- Promotional poster
- Directed by: Chris Eska
- Written by: Chris Eska
- Produced by: Aya Mitsuhashi
- Starring: Endô Yumi Hayato Sugano Sae Takenaka
- Narrated by: Haruki Iwakiri
- Cinematography: Yasuhisa Tanida
- Edited by: Chris Eska
- Music by: Mark Mitchell
- Release date: 2003;
- Running time: 30 minutes (original) 49 minutes (director's cut)
- Country: Japan
- Language: Japanese

= Doki Doki (short film) =

Doki Doki (ドキドキ) is a 2003 Japanese short drama film written, directed, and edited by American filmmaker Chris Eska.

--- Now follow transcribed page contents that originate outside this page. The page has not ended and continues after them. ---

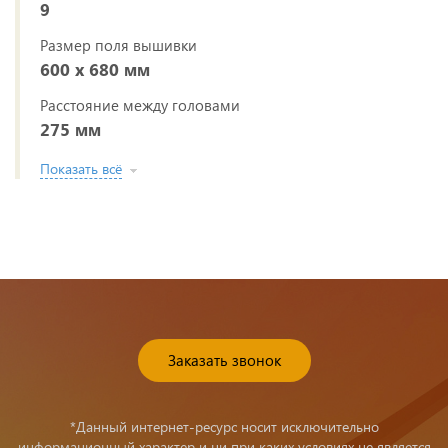
9
Размер поля вышивки
600 х 680 мм
Расстояние между головами
275 мм
Показать всё
Заказать звонок
*Данный интернет-ресурс носит исключительно
информационный характер и ни при каких условиях не является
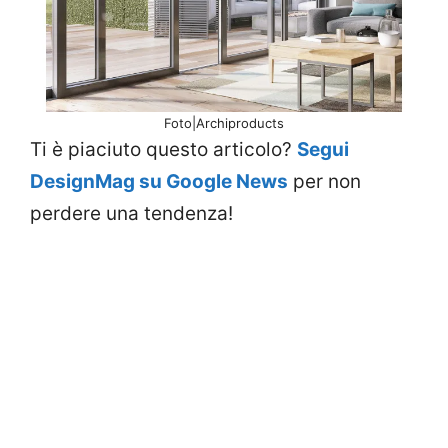
Foto|Archiproducts
Ti è piaciuto questo articolo?
Segui
DesignMag su Google News
per non
perdere una tendenza!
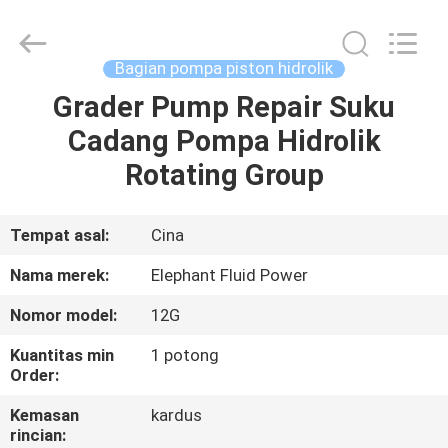
2026
Elephant
Fluid
Power
Co.,Ltd.
Bagian pompa piston hidrolik
All
Rights
Reserved.
Grader Pump Repair Suku
RUMAH
Cadang Pompa Hidrolik
PRODUK
Rotating Group
TENTANG
Tempat asal:
Cina
KAMI
Nama merek:
Elephant Fluid Power
Nomor model:
12G
TUR
Kuantitas min
1 potong
PABRIK
Order:
Kemasan
kardus
KONTROL
rincian:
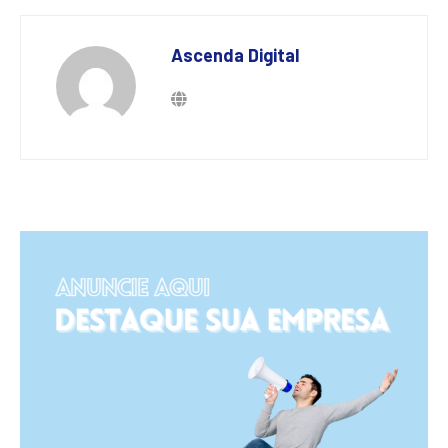
Ascenda Digital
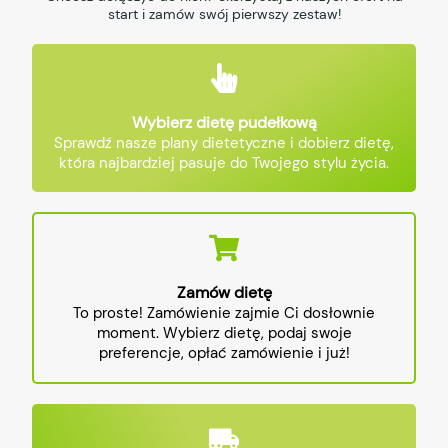
start i zamów swój pierwszy zestaw!
Wybierz dietę pudełkową
Sprawdź nasze plany dietetyczne i dobierz dietę,
która najbardziej pasuje do Twojego stylu życia.
Zamów dietę
To proste! Zamówienie zajmie Ci dosłownie
moment. Wybierz dietę, podaj swoje
preferencje, opłać zamówienie i już!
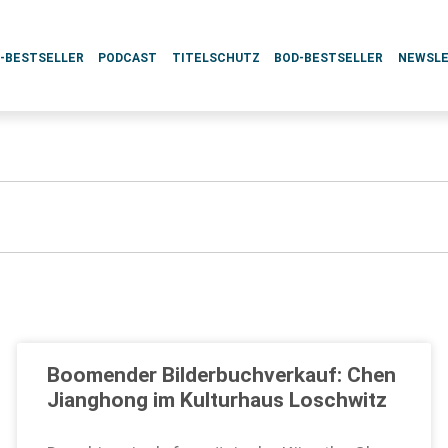
L-BESTSELLER
PODCAST
TITELSCHUTZ
BOD-BESTSELLER
NEWSL
Boomender Bilderbuchverkauf: Chen
Jianghong im Kulturhaus Loschwitz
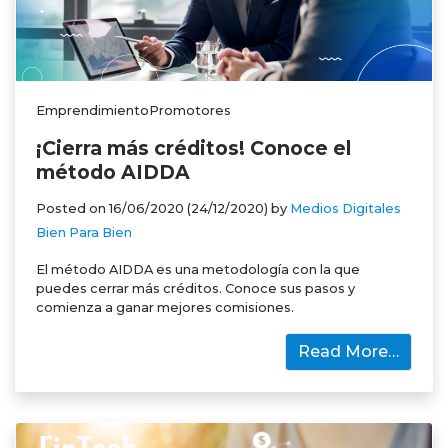
EmprendimientoPromotores
¡Cierra más créditos! Conoce el
método AIDDA
Posted on
16/06/2020
(24/12/2020)
by
Medios Digitales
Bien Para Bien
El método AIDDA es una metodología con la que
puedes cerrar más créditos. Conoce sus pasos y
comienza a ganar mejores comisiones.
Read More…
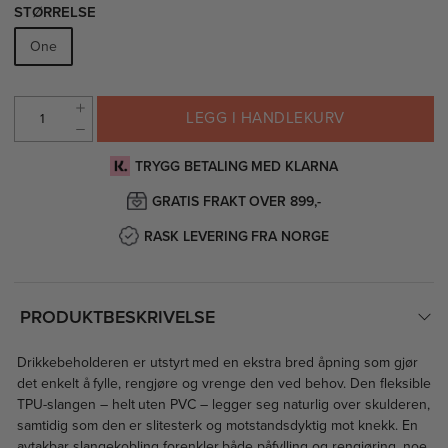
STØRRELSE
One
LEGG I HANDLEKURV
TRYGG BETALING MED KLARNA
GRATIS FRAKT OVER 899,-
RASK LEVERING FRA NORGE
PRODUKTBESKRIVELSE
Drikkebeholderen er utstyrt med en ekstra bred åpning som gjør
det enkelt å fylle, rengjøre og vrenge den ved behov. Den fleksible
TPU-slangen – helt uten PVC – legger seg naturlig over skulderen,
samtidig som den er slitesterk og motstandsdyktig mot knekk. En
avtakbar slangekobling forenkler både påfylling og rengjøring, noe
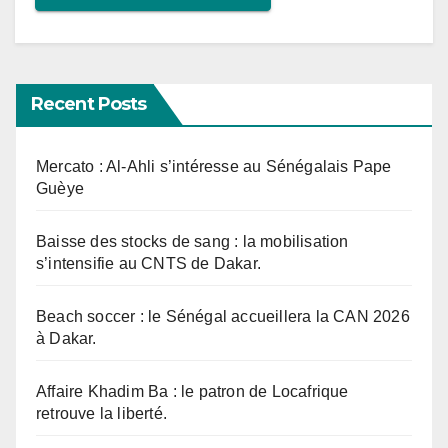
Recent Posts
Mercato : Al-Ahli s’intéresse au Sénégalais Pape
Guèye
Baisse des stocks de sang : la mobilisation
s’intensifie au CNTS de Dakar.
Beach soccer : le Sénégal accueillera la CAN 2026
à Dakar.
Affaire Khadim Ba : le patron de Locafrique
retrouve la liberté.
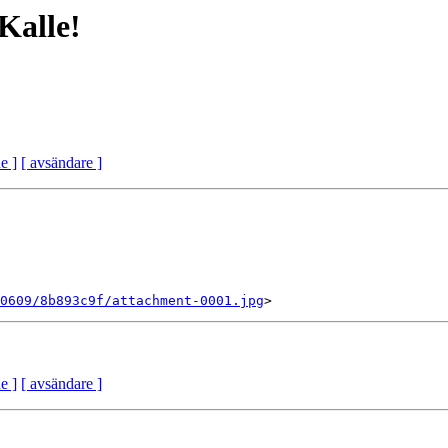
Kalle!
e ]
[ avsändare ]
0609/8b893c9f/attachment-0001.jpg
e ]
[ avsändare ]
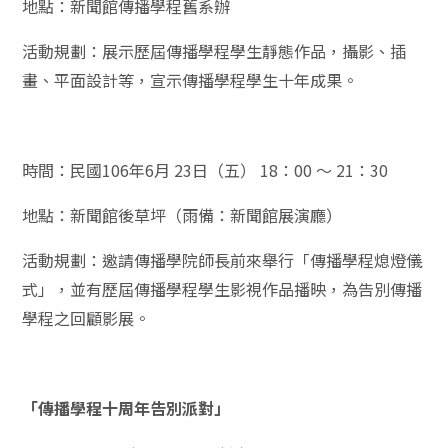
地點：新聞館傳播學程舊系辦
活動規劃：展示歷屆傳播學程學生靜態作品，攝影、插
畫、平面設計等，宣示傳播學程學生十年成果。
時間：民國106年6月 23日（五） 18：00 ～ 21：30
地點：新聞館後草坪（雨備：新聞館展演廳）
活動規劃：邀請傳播學院師長前來舉行「傳播學程熄燈儀
式」，並有歷屆傳播學程學生影視作品播映，為告別傳播
學程之回顧影展。
「傳播學程十周年告別派對」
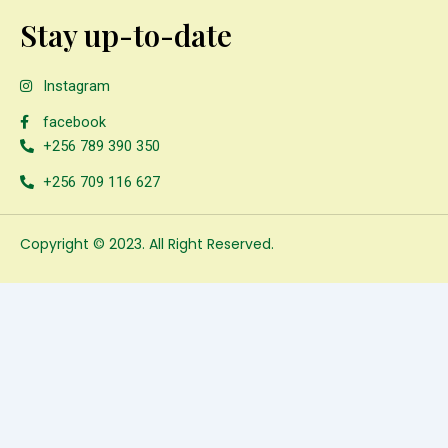
Stay up-to-date
Instagram
facebook
+256 789 390 350
+256 709 116 627
Copyright © 2023. All Right Reserved.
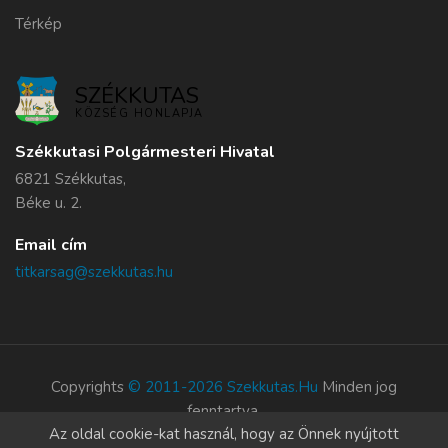
Térkép
SZÉKKUTAS
KÖZSÉG HONLAPJA
Székkutasi Polgármesteri Hivatal
6821 Székkutas,
Béke u. 2.
Email cím
titkarsag@szekkutas.hu
Copyrights
© 2011-2026 Szekkutas.hu
Minden jog
fenntartva.
Az oldal cookie-kat használ, hogy az Önnek nyújtott
Süti szabályzat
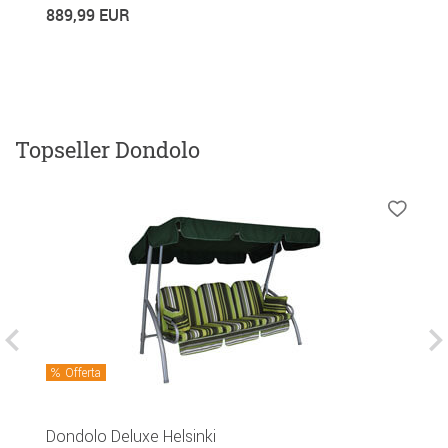
889,99 EUR
5
Topseller Dondolo
Offerta
D
Dondolo Deluxe Helsinki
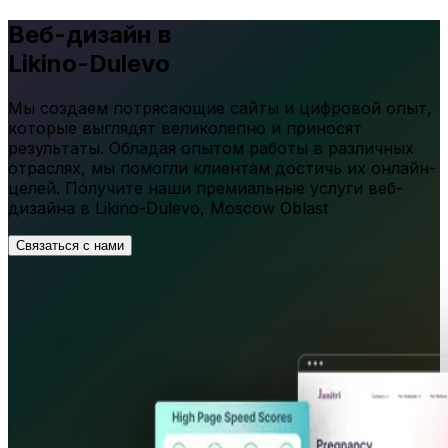
Веб-дизайн в
Likino-Dulevo
Мы создаем потрясающие сайты и цифровой опыт,
которые выглядят великолепно и приносят
результаты. Обладая опытом работы в различных
отраслях, мы помогли клиентам достичь их онлайн-
целей. Получите наши премиальные услуги веб-
дизайна в
Likino-Dulevo
,
Moscow Oblast
Связаться с нами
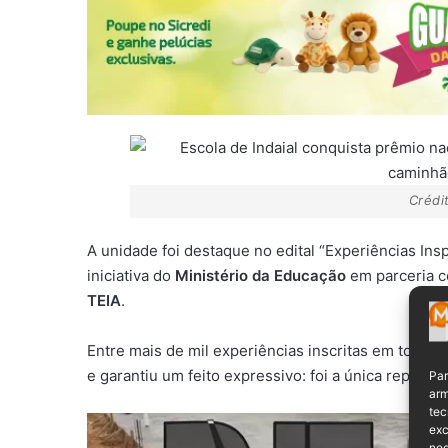
Crédi
A unidade foi destaque no edital “Experiências Ins
iniciativa do
Ministério da Educação
em parceria 
TEIA
.
Entre mais de mil experiências inscritas em todo o 
e garantiu um feito expressivo: foi a única represe
Par
arm
tec
exc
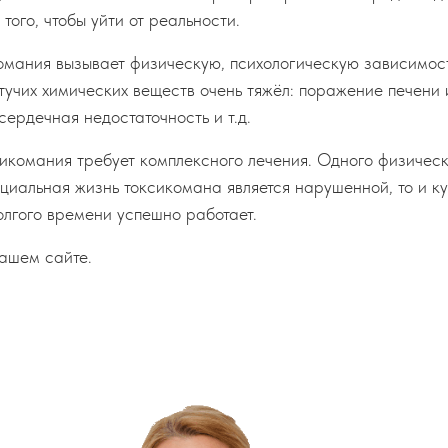
того, чтобы уйти от реальности.
комания вызывает физическую, психологическую зависимост
учих химических веществ очень тяжёл: поражение печени 
сердечная недостаточность и т.д.
икомания требует комплексного лечения. Одного физическ
оциальная жизнь токсикомана является нарушенной, то и 
олгого времени успешно работает.
ашем сайте.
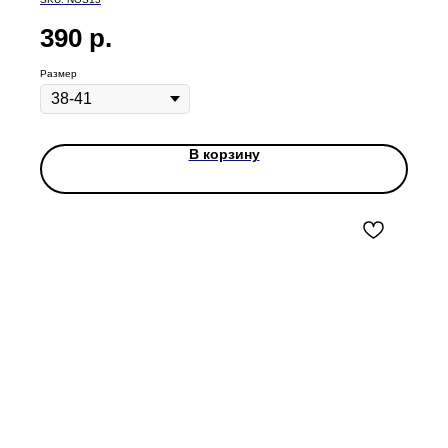
390
р.
Размер
В корзину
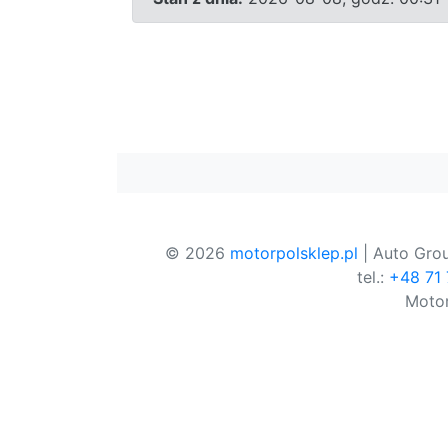
© 2026
motorpolsklep.pl
| Auto Grou
tel.:
+48 71
Motor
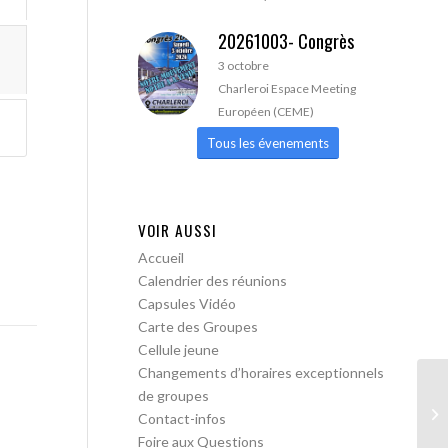
20261003- Congrès
3 octobre
Charleroi Espace Meeting
Européen (CEME)
Tous les évenements
VOIR AUSSI
Accueil
Calendrier des réunions
Capsules Vidéo
Carte des Groupes
Cellule jeune
Changements d’horaires exceptionnels
de groupes
AA
Contact-infos
Foire aux Questions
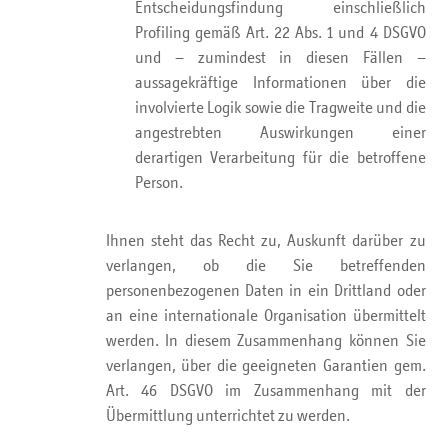
Entscheidungsfindung einschließlich
Profiling gemäß Art. 22 Abs. 1 und 4 DSGVO
und – zumindest in diesen Fällen –
aussagekräftige Informationen über die
involvierte Logik sowie die Tragweite und die
angestrebten Auswirkungen einer
derartigen Verarbeitung für die betroffene
Person.
Ihnen steht das Recht zu, Auskunft darüber zu
verlangen, ob die Sie betreffenden
personenbezogenen Daten in ein Drittland oder
an eine internationale Organisation übermittelt
werden. In diesem Zusammenhang können Sie
verlangen, über die geeigneten Garantien gem.
Art. 46 DSGVO im Zusammenhang mit der
Übermittlung unterrichtet zu werden.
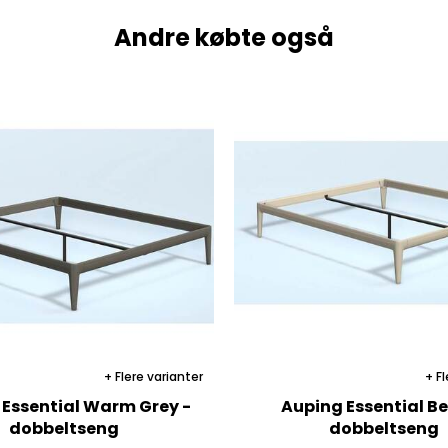
Andre købte også
Flere varianter
Fl
 Essential Warm Grey -
Auping Essential Be
dobbeltseng
dobbeltseng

It explores the themes of social isolation and disconnect felt by people on the crowded daily commuter trains in Tokyo.

==Plot==
Every day, Yumi travels on the same early morning Tokyo commuter train, seeing the same people in the same seats of the same carriage. They never acknowledge each other, and Yumi often wonders about their lives. Of particular interest is Yosuke, who attended the same pre-school as Yumi but apparently no longer recognizes her. After a chain of events disrupts the normal commute, Yumi takes the opportunity to secretly follow Yosuke through the streets of Tokyo. Before she leaves the train, she shares a moment of connection with the shy and awkward schoolgirl Makiko. While Yumi discovers more about Yosuke and eventually meets him, Makiko deals with school bullies and struggles to relate to her classmates and family. As evening comes, all three of their lives intersect.

==Cast==
- Endô Yumi as Yumi
- Hayato Sugano as Yosuke
- Sae Takenaka as Makiko
- Haruki Iwakiri as narrator (voice)
- Chris Eska as mail carrier
- Yuri Kaburagi as madame
- Tatsuyuki Katsuki as salaryman
- Hitomi Kobayashi as mean boy
- Tomoko Namiki as mean girl
- Hayato Sugano as Yosuke
- Sae Takenaka as Makiko
- Chiaki Yanagimoto as amusement park staff

==Production==
Eska created Doki Doki as part of his studies at the UCLA School of Theater, Film and Television. It takes its title from the onomatopoeiac sound of a beating heart in Japanese sound symbolism, and was shot on the trains and streets of Tokyo and Yokohama.

==Release==
Doki Doki was aired as part of the PBS series Independent Lens on December 21, 2004, where it was introduced by Susan Sarandon.

==Reception==
Doki Doki has a rating of 100% on Rotten Tomatoes (albeit from a single review) and an average rating of 7.4/10 from 174 reviews on IMDb.